Lindsay Walsh explains the OSBA was created to retain the province's best young basketball players, all while ensuring they receive the proper personal supports and education.

Lindsay Walsh is the director of basketball development for the Ontario Scholastic Basketball Association (OSBA). (Supplied)

"The difference with respect to the OSBA is that we look at training and the competition as a 12-month period [...] as opposed to the sort of eight-week high school schedule they were playing [within the Ontario Federation of School Athletic Associations, or OFSAA]," says Walsh.

The move is all the more notable as Lo-Ellen will be first northern Ontario squad in the league's existence.

This past season, former Lo-Ellen star Sophia Zulich suited up for Brantford's TRC Academy.

Timmins' Emma Weltz, a former guard with O'Gorman High School, and Sudbury's Sammie Martin, a Lasalle Secondary School alumnus, both played their Grade 12 seasons with Southwest Academy in London, Ont.
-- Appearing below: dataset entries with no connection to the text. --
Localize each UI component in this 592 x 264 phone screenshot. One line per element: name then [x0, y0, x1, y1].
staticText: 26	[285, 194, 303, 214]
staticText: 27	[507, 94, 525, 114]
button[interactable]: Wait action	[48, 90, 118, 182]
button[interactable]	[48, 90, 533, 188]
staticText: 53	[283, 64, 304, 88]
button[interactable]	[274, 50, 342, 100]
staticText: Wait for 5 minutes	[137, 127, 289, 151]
"For us, it was recognizing there were some northern Ontario athletes developing and being supported in their northern communities, but they were leaving to come compete and train within this OSBA setting," says Walsh.

"The northern Ontario group have proven, in terms of their ability to compete with the southern Ontario teams, that they deserved an opportunity to have such a program in their own community."
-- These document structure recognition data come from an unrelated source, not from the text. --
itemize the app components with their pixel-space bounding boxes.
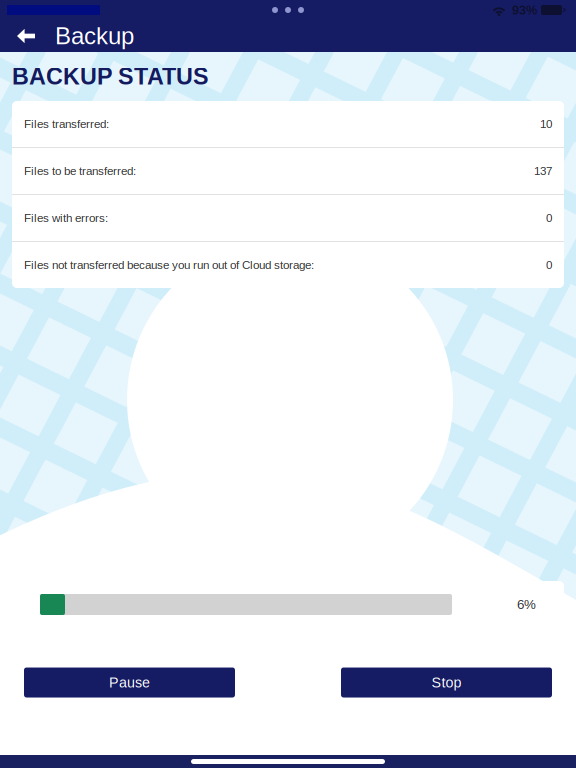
staticText: 6% bbox=[517, 597, 536, 612]
staticText: Backup bbox=[55, 23, 134, 49]
staticText: 137 bbox=[534, 164, 552, 178]
staticText: Stop bbox=[432, 674, 462, 690]
staticText: Pause bbox=[109, 674, 150, 690]
staticText: 0 bbox=[546, 258, 552, 272]
button[interactable]: Back bbox=[11, 20, 41, 52]
staticText: 0 bbox=[546, 212, 552, 224]
staticText: 93% bbox=[512, 3, 537, 17]
staticText: 10 bbox=[540, 118, 552, 130]
staticText: Files with errors: bbox=[24, 212, 108, 224]
staticText: BACKUP STATUS bbox=[12, 64, 209, 90]
button[interactable]: Stop bbox=[341, 668, 552, 698]
staticText: Files transferred: bbox=[24, 118, 109, 130]
button[interactable]: Pause bbox=[24, 668, 235, 698]
staticText: Files to be transferred: bbox=[24, 164, 136, 178]
staticText: Files not transferred because you run ou… bbox=[24, 258, 314, 272]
Revolution for Canadian basketball

The OSBA has garnered some of the credit for Canada's surge onto the worldwide basketball stage over the past decade. On the men's side, Orangeville Prep has already produced NBA players like Jamal Murray and Thon Maker.

In high school, NBA player Thon Maker, right, played with Orangeville Prep, one of the boys teams in the Ontario Scholastic Basketball Association (OSBA). (Nathan Denette/Canadian Press)
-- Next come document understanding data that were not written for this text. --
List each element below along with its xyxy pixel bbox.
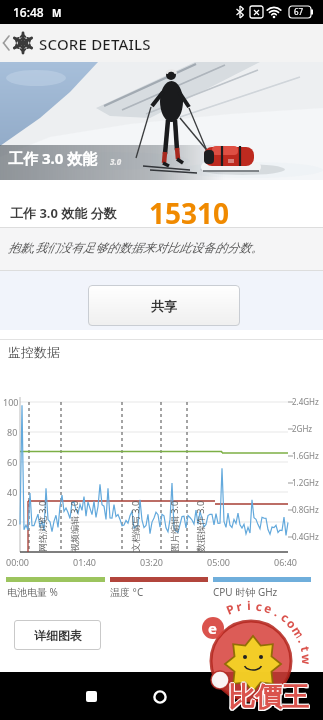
button[interactable]: 详细图表 [14,620,101,650]
staticText: 1.2GHz [292,477,319,488]
staticText: CPU 时钟 GHz [213,585,278,599]
staticText: 比價王 [228,681,309,715]
staticText: 16:48 [13,4,44,20]
staticText: 3.0 [110,156,122,167]
staticText: 03:20 [140,556,164,568]
staticText: 电池电量 % [7,585,58,599]
staticText: 1.6GHz [292,450,319,461]
staticText: . [297,636,311,644]
staticText: e [263,599,275,615]
staticText: t [300,645,314,653]
staticText: 2.4GHz [292,396,319,407]
staticText: 20 [7,516,18,528]
staticText: o [285,615,301,631]
staticText: 工作 3.0 效能 分数 [10,204,117,222]
staticText: r [235,598,243,612]
staticText: 监控数据 [8,344,60,360]
button[interactable] [82,687,101,706]
staticText: 网络浏览 3.0 [36,500,48,552]
staticText: . [273,604,283,618]
staticText: 05:00 [207,556,231,568]
button[interactable]: SCORE DETAILS [0,24,323,62]
staticText: 00:00 [6,556,30,568]
button[interactable] [151,688,169,706]
staticText: c [279,609,293,624]
staticText: e [208,618,217,638]
staticText: 比價王 [227,680,308,714]
staticText: 文档编写 3.0 [129,500,141,552]
staticText: i [247,597,251,611]
staticText: w [301,654,315,664]
staticText: 15310 [149,194,230,232]
button[interactable]: 共享 [88,285,240,326]
staticText: SCORE DETAILS [39,34,151,54]
staticText: 数据操作 3.0 [194,500,206,552]
staticText: 比價王 [227,681,308,715]
staticText: 2GHz [292,423,313,434]
staticText: 比價王 [229,681,310,715]
staticText: 共享 [151,298,177,314]
staticText: 图片编辑 3.0 [168,500,180,552]
staticText: c [255,598,264,612]
staticText: 抱歉,我们没有足够的数据来对比此设备的分数。 [8,239,264,255]
staticText: 0.8GHz [292,504,319,515]
staticText: 比價王 [228,679,309,713]
staticText: 详细图表 [34,628,82,643]
staticText: 工作 3.0 效能 [8,148,98,168]
staticText: 06:40 [274,556,298,568]
staticText: 60 [7,456,18,468]
staticText: 比價王 [228,680,309,714]
staticText: 80 [7,426,18,438]
staticText: 温度 °C [110,585,144,599]
staticText: M [52,6,62,20]
staticText: 67 [294,6,304,17]
staticText: 0.4GHz [292,531,319,542]
staticText: 01:40 [73,556,97,568]
staticText: 40 [7,486,18,498]
staticText: P [224,600,236,616]
staticText: 100 [3,396,19,408]
staticText: m [290,623,308,639]
staticText: 比價王 [229,680,310,714]
staticText: 视频编辑 3.0 [68,500,80,552]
But Lo-Ellen head coach Jenn Bourget says the opportunity to get recruited by NCAA or Canadian U Sports programs is equally important for young women.

"Sometimes I find our athletes are not known. They're in the north, and sometimes that can be a bit of a disadvantage, but [recruiters for Canadian and American universities] are going to know who these kids are now," notes Bourget.

She admits it wasn't easy for Lo-Ellen's two-time defending bronze medallists to say goodbye to the dream of winning OFSAA gold.

But she believes the payoff of joining the OSBA will be more than worth it.

"The landscape has changed, so we needed to think what do we do get into a situation where now we're really going to have to work at our game to improve and compete against some of the best kids in the country," says Bourget.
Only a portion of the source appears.